So I’m over in my dad’s country in Montenegro, for a month I believe it was. So half the vacation goes by we get a call; my aunt is very sick she has a fifty-fifty chance of living. We’re all crying and sad and hoping she gets well. There’s a point I’m telling you this before I get to the dream (this is not the dream by the way), so I’m going to just skip what happens over there and get straight to my dream.

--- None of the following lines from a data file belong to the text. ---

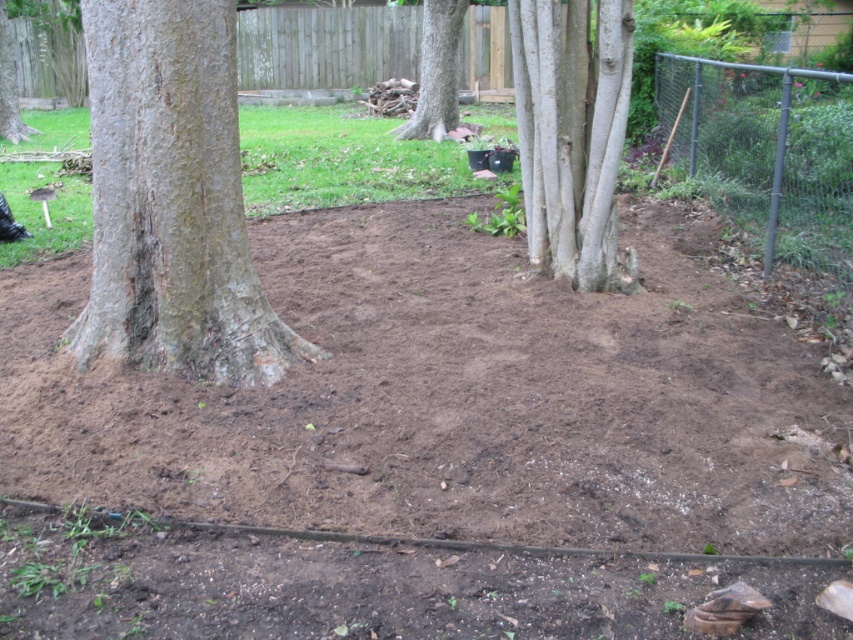 From the picture: Can you confirm if metallic chain-link fence at upper right is positioned below smooth gray bark at center?

No.

Which is below, metallic chain-link fence at upper right or smooth gray bark at center?

smooth gray bark at center

Where is `metallic chain-link fence at upper right`? This screenshot has height=640, width=853. metallic chain-link fence at upper right is located at coordinates (769, 150).

Locate an element on the screen. The image size is (853, 640). metallic chain-link fence at upper right is located at coordinates (769, 150).

Can you confirm if smooth gray bark at center is positioned to the left of brown rough bark tree at left?

No, smooth gray bark at center is not to the left of brown rough bark tree at left.

Is point (564, 179) positioned before point (25, 138)?

Yes, it is in front of point (25, 138).

This screenshot has height=640, width=853. Identify the location of smooth gray bark at center. (572, 136).

In order to click on smooth gray bark at center in this screenshot , I will do `click(572, 136)`.

Consider the image. Does smooth gray bark at center appear over brown rough tree at center?

No.

Is point (560, 76) positioned before point (431, 138)?

That is True.

Find the location of a particular element. The height and width of the screenshot is (640, 853). smooth gray bark at center is located at coordinates (572, 136).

This dream happened when I got back from my so-called vacation. So I’m dreaming now and I see my aunt and my mom in the house were my aunt lived on the second-floor hallway of the door. If I remember correctly, I was just getting out of my aunt’s house and I see them like whispering or just staring at me like, really worried, or just in their own world—but looking at me so I approach them slowly and my aunt goes to me in the dream (she passed away when I had this dream by the way), looks at me, and just tells me in our language that my parents speak (which is Albanian if it’s important to write) “you’re a good kid,” and my mom is just looking at my aunt and then I just wake up all confused what the hell is that supposed to mean?

I’m not sure what exactly she’s trying to tell me or my dream is telling me I’m not a criminal or anything, I’ve never been in prison, so why that? Why tell somebody what they already are? Maybe she was trying to warn me, or maybe I felt guilty or something … I don’t know. Help me.